The term, dual-tracking” refers to the situation where a mortgage servicer brings a  foreclosure action on a home mortgage while a borrowers application for modification of the mortgage is pending. Since the adoption of the Homeowners Bill of Rights in 2013, California law prohibits dual-tracking.” 

If a mortgage borrower submits a complete application for a first lien loan modification at least 5 business days before a scheduled foreclosure sale, the pending foreclosure action cannot proceed as planned. The mortgagor may not record a notice of default, or notice of sale, or conduct a trustees sale of the home until the application is addressed. 

As provided in Civil Code §2923.6(c), the foreclosure process may move forward again after: 

  • the mortgage servicer makes a written determination that the borrower is not eligible for a loan modification, and
  • any appeal period has expired 


  • the borrower does not accept an offered loan modification within 14 days of the offer


  • the borrower defaults on a modified loan. 

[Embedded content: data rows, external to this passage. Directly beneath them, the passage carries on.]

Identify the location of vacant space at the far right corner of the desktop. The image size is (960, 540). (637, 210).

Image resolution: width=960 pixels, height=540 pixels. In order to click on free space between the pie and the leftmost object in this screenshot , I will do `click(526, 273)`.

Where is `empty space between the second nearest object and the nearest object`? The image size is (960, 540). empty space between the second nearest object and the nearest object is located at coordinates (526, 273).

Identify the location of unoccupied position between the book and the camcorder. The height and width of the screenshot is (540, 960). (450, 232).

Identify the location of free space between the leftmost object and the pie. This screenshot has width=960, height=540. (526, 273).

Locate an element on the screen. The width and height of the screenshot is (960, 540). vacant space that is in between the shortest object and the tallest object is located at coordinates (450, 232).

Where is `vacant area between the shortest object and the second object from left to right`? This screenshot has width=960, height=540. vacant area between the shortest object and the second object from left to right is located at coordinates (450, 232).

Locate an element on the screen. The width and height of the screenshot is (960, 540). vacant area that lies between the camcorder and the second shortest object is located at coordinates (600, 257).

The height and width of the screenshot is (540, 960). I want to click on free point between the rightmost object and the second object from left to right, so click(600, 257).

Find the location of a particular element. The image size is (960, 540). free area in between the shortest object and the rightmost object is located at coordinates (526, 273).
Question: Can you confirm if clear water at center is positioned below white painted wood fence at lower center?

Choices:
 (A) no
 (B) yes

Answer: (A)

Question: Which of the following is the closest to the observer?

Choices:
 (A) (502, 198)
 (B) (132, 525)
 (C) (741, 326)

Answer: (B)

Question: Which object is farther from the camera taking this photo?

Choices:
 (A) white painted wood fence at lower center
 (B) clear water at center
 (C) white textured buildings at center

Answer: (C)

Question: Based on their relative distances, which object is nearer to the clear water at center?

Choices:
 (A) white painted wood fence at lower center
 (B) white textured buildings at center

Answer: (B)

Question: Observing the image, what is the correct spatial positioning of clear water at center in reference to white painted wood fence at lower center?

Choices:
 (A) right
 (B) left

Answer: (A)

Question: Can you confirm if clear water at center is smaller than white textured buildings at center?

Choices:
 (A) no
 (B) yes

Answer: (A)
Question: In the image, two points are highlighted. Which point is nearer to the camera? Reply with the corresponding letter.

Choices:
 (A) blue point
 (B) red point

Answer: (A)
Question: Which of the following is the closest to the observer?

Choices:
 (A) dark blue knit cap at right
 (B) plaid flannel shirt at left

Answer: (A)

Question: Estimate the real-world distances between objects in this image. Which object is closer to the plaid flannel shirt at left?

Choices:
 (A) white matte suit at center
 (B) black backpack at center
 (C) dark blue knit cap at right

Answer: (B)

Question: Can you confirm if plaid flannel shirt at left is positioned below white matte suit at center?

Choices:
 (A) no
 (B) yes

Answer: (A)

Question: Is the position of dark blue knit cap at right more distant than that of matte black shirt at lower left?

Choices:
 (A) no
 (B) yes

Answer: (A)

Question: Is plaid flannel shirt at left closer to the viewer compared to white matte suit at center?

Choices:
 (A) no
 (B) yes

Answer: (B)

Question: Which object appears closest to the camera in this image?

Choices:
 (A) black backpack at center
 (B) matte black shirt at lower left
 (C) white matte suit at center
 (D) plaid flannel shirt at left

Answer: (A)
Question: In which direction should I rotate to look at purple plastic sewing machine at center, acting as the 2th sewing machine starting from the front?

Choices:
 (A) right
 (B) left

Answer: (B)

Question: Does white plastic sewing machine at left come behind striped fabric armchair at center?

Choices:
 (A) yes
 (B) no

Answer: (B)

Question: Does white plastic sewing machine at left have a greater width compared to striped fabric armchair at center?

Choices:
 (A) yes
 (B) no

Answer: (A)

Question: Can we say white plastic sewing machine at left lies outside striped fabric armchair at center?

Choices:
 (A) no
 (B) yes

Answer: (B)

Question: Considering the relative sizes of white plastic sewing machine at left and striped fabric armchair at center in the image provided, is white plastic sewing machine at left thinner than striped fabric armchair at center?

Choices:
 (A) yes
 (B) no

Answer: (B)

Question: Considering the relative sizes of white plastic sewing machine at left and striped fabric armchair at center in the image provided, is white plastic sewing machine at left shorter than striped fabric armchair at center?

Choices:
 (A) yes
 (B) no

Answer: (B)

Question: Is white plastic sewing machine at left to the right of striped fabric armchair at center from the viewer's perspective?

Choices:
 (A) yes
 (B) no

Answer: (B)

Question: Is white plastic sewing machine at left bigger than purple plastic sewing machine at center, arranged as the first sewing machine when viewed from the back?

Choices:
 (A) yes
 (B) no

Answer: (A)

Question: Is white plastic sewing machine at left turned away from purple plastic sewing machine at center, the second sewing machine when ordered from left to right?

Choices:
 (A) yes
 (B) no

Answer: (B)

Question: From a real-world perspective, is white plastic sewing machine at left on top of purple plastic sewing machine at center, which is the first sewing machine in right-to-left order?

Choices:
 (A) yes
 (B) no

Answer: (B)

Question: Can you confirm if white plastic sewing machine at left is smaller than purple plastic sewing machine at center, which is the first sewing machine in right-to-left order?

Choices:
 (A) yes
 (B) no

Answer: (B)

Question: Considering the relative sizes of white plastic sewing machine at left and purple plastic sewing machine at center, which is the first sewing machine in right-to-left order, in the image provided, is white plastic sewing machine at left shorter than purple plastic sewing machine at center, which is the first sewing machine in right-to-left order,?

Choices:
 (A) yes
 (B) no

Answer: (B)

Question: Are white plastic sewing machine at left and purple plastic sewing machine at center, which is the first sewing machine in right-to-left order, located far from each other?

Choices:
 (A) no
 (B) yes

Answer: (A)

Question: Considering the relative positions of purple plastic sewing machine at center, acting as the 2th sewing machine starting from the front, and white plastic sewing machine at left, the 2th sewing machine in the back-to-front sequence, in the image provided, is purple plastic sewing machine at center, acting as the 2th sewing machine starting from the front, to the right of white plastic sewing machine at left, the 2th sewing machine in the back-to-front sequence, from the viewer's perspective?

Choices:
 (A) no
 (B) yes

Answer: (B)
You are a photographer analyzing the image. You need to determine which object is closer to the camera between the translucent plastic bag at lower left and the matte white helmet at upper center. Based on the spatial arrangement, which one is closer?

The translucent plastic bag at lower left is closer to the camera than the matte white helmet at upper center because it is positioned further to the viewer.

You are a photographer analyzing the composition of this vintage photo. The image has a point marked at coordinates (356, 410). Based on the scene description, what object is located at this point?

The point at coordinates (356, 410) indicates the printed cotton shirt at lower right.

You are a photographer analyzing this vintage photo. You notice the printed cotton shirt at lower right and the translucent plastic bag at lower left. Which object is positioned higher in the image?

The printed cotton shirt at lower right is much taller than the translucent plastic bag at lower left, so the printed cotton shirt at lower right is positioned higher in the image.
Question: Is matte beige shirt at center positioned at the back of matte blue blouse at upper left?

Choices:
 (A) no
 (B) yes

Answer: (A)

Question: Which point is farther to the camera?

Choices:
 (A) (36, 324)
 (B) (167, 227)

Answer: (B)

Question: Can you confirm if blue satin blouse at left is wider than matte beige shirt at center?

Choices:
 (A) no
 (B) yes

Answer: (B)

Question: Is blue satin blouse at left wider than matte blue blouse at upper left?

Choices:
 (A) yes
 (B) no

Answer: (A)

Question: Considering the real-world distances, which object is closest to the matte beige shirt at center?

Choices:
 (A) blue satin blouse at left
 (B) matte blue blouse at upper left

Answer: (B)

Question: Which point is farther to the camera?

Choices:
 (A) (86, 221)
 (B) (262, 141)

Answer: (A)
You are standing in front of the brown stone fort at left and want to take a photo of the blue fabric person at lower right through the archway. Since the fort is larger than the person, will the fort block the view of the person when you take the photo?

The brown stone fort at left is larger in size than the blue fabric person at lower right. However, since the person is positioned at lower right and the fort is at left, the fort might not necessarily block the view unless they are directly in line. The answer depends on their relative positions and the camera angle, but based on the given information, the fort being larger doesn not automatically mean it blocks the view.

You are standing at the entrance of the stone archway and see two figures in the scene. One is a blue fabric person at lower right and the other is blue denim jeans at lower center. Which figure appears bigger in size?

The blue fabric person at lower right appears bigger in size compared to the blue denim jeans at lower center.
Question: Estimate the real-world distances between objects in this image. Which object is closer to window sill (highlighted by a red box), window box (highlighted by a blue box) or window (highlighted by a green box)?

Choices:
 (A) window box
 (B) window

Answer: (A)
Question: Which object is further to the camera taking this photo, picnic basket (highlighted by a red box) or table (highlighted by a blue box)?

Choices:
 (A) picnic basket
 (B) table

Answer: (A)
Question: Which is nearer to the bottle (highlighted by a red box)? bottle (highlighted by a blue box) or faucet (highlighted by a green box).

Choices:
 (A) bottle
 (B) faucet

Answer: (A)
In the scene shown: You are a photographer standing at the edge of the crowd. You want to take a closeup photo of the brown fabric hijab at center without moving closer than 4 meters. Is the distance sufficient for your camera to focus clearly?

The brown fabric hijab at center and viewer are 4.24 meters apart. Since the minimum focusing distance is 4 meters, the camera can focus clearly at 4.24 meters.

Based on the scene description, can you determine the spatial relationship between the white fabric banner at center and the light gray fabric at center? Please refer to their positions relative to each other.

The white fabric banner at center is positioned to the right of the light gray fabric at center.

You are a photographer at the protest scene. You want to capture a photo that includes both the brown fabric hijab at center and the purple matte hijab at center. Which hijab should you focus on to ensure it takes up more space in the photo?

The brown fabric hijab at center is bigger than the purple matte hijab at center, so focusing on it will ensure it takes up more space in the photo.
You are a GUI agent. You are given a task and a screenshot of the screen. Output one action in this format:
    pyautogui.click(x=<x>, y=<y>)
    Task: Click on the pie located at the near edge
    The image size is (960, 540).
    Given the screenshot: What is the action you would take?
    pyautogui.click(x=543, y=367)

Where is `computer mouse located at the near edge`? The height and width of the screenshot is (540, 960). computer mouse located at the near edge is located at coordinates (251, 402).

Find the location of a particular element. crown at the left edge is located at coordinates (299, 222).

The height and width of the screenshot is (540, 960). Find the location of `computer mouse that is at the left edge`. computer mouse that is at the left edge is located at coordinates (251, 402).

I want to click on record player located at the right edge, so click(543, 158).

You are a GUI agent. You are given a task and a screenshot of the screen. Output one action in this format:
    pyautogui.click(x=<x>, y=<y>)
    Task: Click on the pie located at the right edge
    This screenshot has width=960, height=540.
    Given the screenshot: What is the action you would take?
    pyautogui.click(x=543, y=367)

The borrower may stop the filing of a notice of default, or notice of sale, or trustees sale when the notice violates the prohibition on dual-tracking. (Civil Code §2924.12(a).) The mortgagor has the right to cure its violation by withdrawing the notice. (Civil Code §2924.12(c).) If a trustees deed of sale has been recorded in violation of this section of California law, the mortgagor may be liable to the borrower for actual economic damages. (Civil Code §2924.12(b).) A borrower may also seek payment of attorneys fees and costs from a mortgagor that violates these provisions. (Civil Code §2924.12(h).)